What you have to do:
Copy out the records below exactly as they appear.

------ Data section ------

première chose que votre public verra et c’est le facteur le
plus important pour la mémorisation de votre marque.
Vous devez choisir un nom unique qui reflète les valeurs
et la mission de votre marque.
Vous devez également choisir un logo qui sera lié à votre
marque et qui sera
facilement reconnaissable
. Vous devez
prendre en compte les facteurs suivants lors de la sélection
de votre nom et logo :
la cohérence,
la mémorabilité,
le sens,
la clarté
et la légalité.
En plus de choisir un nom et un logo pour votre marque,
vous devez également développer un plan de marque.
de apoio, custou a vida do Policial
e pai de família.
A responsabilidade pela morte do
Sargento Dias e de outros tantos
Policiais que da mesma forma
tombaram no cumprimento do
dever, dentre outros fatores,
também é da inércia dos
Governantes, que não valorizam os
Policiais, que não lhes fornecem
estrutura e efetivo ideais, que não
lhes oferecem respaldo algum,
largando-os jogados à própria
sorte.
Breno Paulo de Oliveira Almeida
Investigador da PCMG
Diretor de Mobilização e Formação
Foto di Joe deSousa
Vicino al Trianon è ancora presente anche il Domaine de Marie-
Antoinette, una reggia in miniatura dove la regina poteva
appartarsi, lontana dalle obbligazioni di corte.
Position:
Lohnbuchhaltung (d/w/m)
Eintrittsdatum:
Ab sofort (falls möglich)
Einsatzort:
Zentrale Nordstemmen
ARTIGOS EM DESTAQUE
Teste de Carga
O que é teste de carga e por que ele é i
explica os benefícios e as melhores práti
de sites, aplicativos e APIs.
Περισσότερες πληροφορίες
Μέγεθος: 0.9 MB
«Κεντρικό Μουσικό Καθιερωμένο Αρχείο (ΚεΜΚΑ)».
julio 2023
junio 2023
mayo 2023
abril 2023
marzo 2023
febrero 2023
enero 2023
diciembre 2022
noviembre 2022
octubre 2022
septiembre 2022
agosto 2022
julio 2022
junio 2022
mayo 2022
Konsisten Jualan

------

Exercise response:
première chose que votre public verra et c’est le facteur le
plus important pour la mémorisation de votre marque.
Vous devez choisir un nom unique qui reflète les valeurs
et la mission de votre marque.
Vous devez également choisir un logo qui sera lié à votre
marque et qui sera
facilement reconnaissable
. Vous devez
prendre en compte les facteurs suivants lors de la sélection
de votre nom et logo :
la cohérence,
la mémorabilité,
le sens,
la clarté
et la légalité.
En plus de choisir un nom et un logo pour votre marque,
vous devez également développer un plan de marque.
de apoio, custou a vida do Policial
e pai de família.
A responsabilidade pela morte do
Sargento Dias e de outros tantos
Policiais que da mesma forma
tombaram no cumprimento do
dever, dentre outros fatores,
também é da inércia dos
Governantes, que não valorizam os
Policiais, que não lhes fornecem
estrutura e efetivo ideais, que não
lhes oferecem respaldo algum,
largando-os jogados à própria
sorte.
Breno Paulo de Oliveira Almeida
Investigador da PCMG
Diretor de Mobilização e Formação
Foto di Joe deSousa
Vicino al Trianon è ancora presente anche il Domaine de Marie-
Antoinette, una reggia in miniatura dove la regina poteva
appartarsi, lontana dalle obbligazioni di corte.
Position:
Lohnbuchhaltung (d/w/m)
Eintrittsdatum:
Ab sofort (falls möglich)
Einsatzort:
Zentrale Nordstemmen
ARTIGOS EM DESTAQUE
Teste de Carga
O que é teste de carga e por que ele é i
explica os benefícios e as melhores práti
de sites, aplicativos e APIs.
Περισσότερες πληροφορίες
Μέγεθος: 0.9 MB
«Κεντρικό Μουσικό Καθιερωμένο Αρχείο (ΚεΜΚΑ)».
julio 2023
junio 2023
mayo 2023
abril 2023
marzo 2023
febrero 2023
enero 2023
diciembre 2022
noviembre 2022
octubre 2022
septiembre 2022
agosto 2022
julio 2022
junio 2022
mayo 2022
Konsisten Jualan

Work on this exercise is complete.